Il a bien un jeune modèle, Rosalie, mais ne vit que dans le souvenir de la belle Héléna, son amour perdu. Un jour, sa barque est attaquée par des créatures aquatiques infernales, des sirènes aux dents aiguës. Pourtant, l'une d'elles lui sauve la vie.
Par hasard, je découvre cet album de Guillaume Sorel. « Hôtel particulier » étant pour moi un coup de coeur, l'une des meilleurs bandes dessinées que j'ai lues, je vais me laisser entraîner dans ce bois magique, rempli des fleurs qui enchantent mes printemps.
L'atmosphère est étrange, fantastique. Dans les premières pages, un chien poursuit un chevreuil qui fuit le long d'un sentier envahi par les brumes. C'est là qu'une vignette en bas de page porte le titre de l'album. C'est là que le lecteur quitte le monde quotidien et pénètre dans un univers parallèle.
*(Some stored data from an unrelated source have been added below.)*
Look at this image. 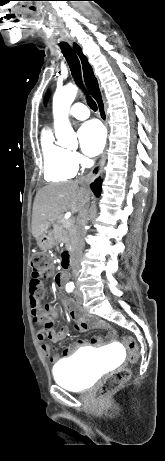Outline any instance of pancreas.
Returning a JSON list of instances; mask_svg holds the SVG:
<instances>
[{
	"mask_svg": "<svg viewBox=\"0 0 165 461\" xmlns=\"http://www.w3.org/2000/svg\"><path fill=\"white\" fill-rule=\"evenodd\" d=\"M53 234L56 241L65 243L67 247L72 245L74 230L71 222L62 217L58 218L54 224Z\"/></svg>",
	"mask_w": 165,
	"mask_h": 461,
	"instance_id": "pancreas-1",
	"label": "pancreas"
}]
</instances>
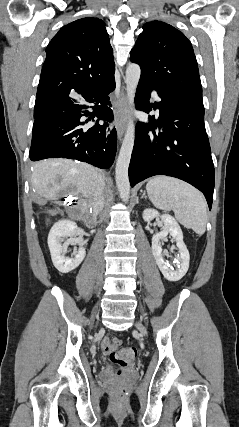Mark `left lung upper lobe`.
<instances>
[{"mask_svg": "<svg viewBox=\"0 0 239 427\" xmlns=\"http://www.w3.org/2000/svg\"><path fill=\"white\" fill-rule=\"evenodd\" d=\"M130 60L141 67V80L202 103L198 64L190 41L173 26L152 21L143 26Z\"/></svg>", "mask_w": 239, "mask_h": 427, "instance_id": "left-lung-upper-lobe-1", "label": "left lung upper lobe"}]
</instances>
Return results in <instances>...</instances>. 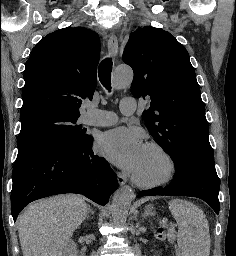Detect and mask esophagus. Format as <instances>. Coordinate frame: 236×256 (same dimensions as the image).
Here are the masks:
<instances>
[{"label": "esophagus", "mask_w": 236, "mask_h": 256, "mask_svg": "<svg viewBox=\"0 0 236 256\" xmlns=\"http://www.w3.org/2000/svg\"><path fill=\"white\" fill-rule=\"evenodd\" d=\"M118 53V40L116 35H111L108 40V54L112 57L115 58ZM117 179L118 183L122 186L126 183L127 178L123 176V174L118 173L117 174Z\"/></svg>", "instance_id": "34e87169"}]
</instances>
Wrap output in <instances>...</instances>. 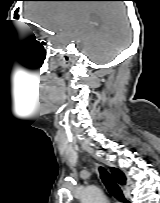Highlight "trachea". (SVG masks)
<instances>
[{"instance_id":"1","label":"trachea","mask_w":160,"mask_h":203,"mask_svg":"<svg viewBox=\"0 0 160 203\" xmlns=\"http://www.w3.org/2000/svg\"><path fill=\"white\" fill-rule=\"evenodd\" d=\"M100 177L106 186L108 192L113 195L115 198L120 200L123 203H127L122 190L118 184L114 181L111 175L102 167H99Z\"/></svg>"}]
</instances>
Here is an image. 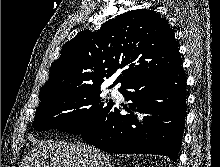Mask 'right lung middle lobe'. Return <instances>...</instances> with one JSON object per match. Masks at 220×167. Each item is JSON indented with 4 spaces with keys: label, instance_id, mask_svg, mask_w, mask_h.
I'll return each instance as SVG.
<instances>
[{
    "label": "right lung middle lobe",
    "instance_id": "right-lung-middle-lobe-1",
    "mask_svg": "<svg viewBox=\"0 0 220 167\" xmlns=\"http://www.w3.org/2000/svg\"><path fill=\"white\" fill-rule=\"evenodd\" d=\"M112 103V99L101 97L100 87L62 91L39 104L33 128L81 134L94 126Z\"/></svg>",
    "mask_w": 220,
    "mask_h": 167
}]
</instances>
La moitié de la planche suivante est occupée par la forêt couverte du bleu des jacinthes. Une incrustation figure un craquement terrifiant. Une autre précipite un chevreuil sur le sol. le même ? Impossible. Celui-ci arbore une imposante ramure. L'autre n'était qu'un daguet. Pourtant, comme au début, sa chute est accompagnée de quelques feuilles roussies d'automne, alors qu'ici, on est au printemps. Et puis, comme le souligne William, « les chevreuils ne tombent pas du ciel. »
A partir de ce moment, attendez-vous à un monde de l'étrange où se mêlent rêve et réalité. Pourquoi William vit-il en ermite dans des lieux où les seuls êtres vivants sont renards, écureuils et mouettes ? de temps en temps, son ami Victor vient passer un moment avec lui. Il veut découvrir les nouvelles oeuvres de l'artiste. Rosalie est son jeune modèle, mais William ne dessine que de mémoire. le portrait d'Héléna. La femme aimée et sans doute morte.
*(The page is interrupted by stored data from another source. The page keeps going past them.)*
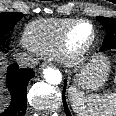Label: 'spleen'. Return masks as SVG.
Here are the masks:
<instances>
[{
    "label": "spleen",
    "instance_id": "1",
    "mask_svg": "<svg viewBox=\"0 0 116 116\" xmlns=\"http://www.w3.org/2000/svg\"><path fill=\"white\" fill-rule=\"evenodd\" d=\"M68 96L77 116H116V91L85 95L75 87H70Z\"/></svg>",
    "mask_w": 116,
    "mask_h": 116
}]
</instances>
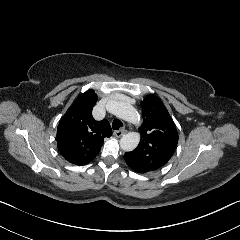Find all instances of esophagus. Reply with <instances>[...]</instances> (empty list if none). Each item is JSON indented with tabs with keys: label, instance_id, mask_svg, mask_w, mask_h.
<instances>
[{
	"label": "esophagus",
	"instance_id": "esophagus-1",
	"mask_svg": "<svg viewBox=\"0 0 240 240\" xmlns=\"http://www.w3.org/2000/svg\"><path fill=\"white\" fill-rule=\"evenodd\" d=\"M127 133L126 130H117V131H114V136H116L117 138L119 137H122L123 135H125Z\"/></svg>",
	"mask_w": 240,
	"mask_h": 240
}]
</instances>
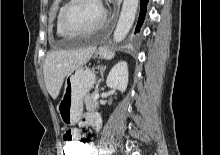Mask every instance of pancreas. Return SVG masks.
<instances>
[{
  "mask_svg": "<svg viewBox=\"0 0 220 155\" xmlns=\"http://www.w3.org/2000/svg\"><path fill=\"white\" fill-rule=\"evenodd\" d=\"M86 110L91 112L98 108V101L94 99V94L87 95L84 99Z\"/></svg>",
  "mask_w": 220,
  "mask_h": 155,
  "instance_id": "1",
  "label": "pancreas"
}]
</instances>
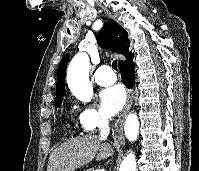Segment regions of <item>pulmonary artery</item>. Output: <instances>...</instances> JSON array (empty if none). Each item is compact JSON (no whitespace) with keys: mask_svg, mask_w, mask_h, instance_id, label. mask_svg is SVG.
Masks as SVG:
<instances>
[{"mask_svg":"<svg viewBox=\"0 0 199 171\" xmlns=\"http://www.w3.org/2000/svg\"><path fill=\"white\" fill-rule=\"evenodd\" d=\"M94 79L98 85L108 86L116 81V75L109 66L103 65L96 70Z\"/></svg>","mask_w":199,"mask_h":171,"instance_id":"pulmonary-artery-1","label":"pulmonary artery"}]
</instances>
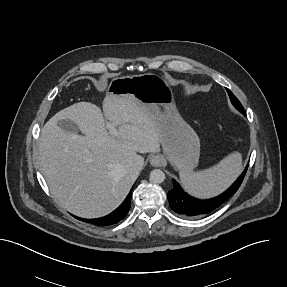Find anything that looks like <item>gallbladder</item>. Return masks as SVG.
<instances>
[{"instance_id":"obj_1","label":"gallbladder","mask_w":287,"mask_h":287,"mask_svg":"<svg viewBox=\"0 0 287 287\" xmlns=\"http://www.w3.org/2000/svg\"><path fill=\"white\" fill-rule=\"evenodd\" d=\"M58 126L61 127L66 132L75 134L79 132L78 126L71 120H61L58 122Z\"/></svg>"}]
</instances>
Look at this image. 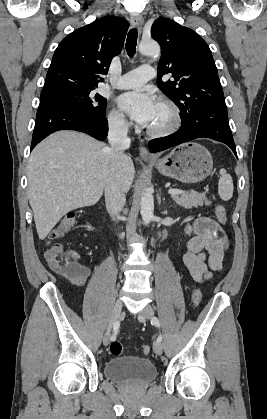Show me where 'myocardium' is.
Returning <instances> with one entry per match:
<instances>
[{
  "label": "myocardium",
  "instance_id": "myocardium-1",
  "mask_svg": "<svg viewBox=\"0 0 267 419\" xmlns=\"http://www.w3.org/2000/svg\"><path fill=\"white\" fill-rule=\"evenodd\" d=\"M158 103L163 104L169 108L172 115V120L168 125L161 128H146V133L149 136L155 138L166 137L175 133L180 128L182 123L180 108L173 100L167 97H160L158 99Z\"/></svg>",
  "mask_w": 267,
  "mask_h": 419
}]
</instances>
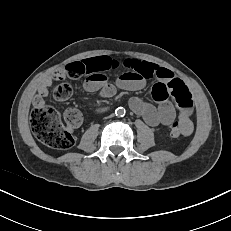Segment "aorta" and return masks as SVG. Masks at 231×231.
<instances>
[{
	"label": "aorta",
	"instance_id": "762f6f07",
	"mask_svg": "<svg viewBox=\"0 0 231 231\" xmlns=\"http://www.w3.org/2000/svg\"><path fill=\"white\" fill-rule=\"evenodd\" d=\"M116 115L122 116L125 113V110L122 107H118L115 111Z\"/></svg>",
	"mask_w": 231,
	"mask_h": 231
}]
</instances>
Et puis apparaissent les créatures marines. La trame de l'histoire est certainement inspirée par le conte d'Andersen, mais un Andersen cruel et un conte pour adultes, où, loin d'être telles la jolie petite statue de Copenhague, celles-ci sont plus proches de leurs ancêtres mythologiques.
La fin apportera la réponse à laquelle on ne s'attendait pas. Il n'y a plus qu'à reprendre au début, à la lumière de cette révélation !
Pour terminer le volume, sous le titre de « La sirène amoureuse », Guillaume Sorel explique la genèse de son récit. le départ de son inspiration provient d'une balade à Guernesey, où, par hasard, il suit un chemin qui s'enfonce à travers la forêt, pour le mener à « cette crique où est bâtie cette unique maison ». Comme moi, il est fasciné par ces fleurs printanières, qu'on nomme, en anglais, « bluebells ».
En 2015, il avait décidé de se consacrer à la peinture et met son « travail de bande dessinée entre parenthèses ». Cet album est fort imprégné de cette atmosphère picturale.
L'addendum est constitué des planches étudiant diverses possibilités de couvertures, des crayonnés pour les visages et expressions des personnages, ou des scènes gigantesques, impressionnantes, qui n'apparaissent pas dans le récit, qui pourraient être des tableaux.
Je qualifierais ce travail de pur chef d'oeuvre Il m'a fascinée.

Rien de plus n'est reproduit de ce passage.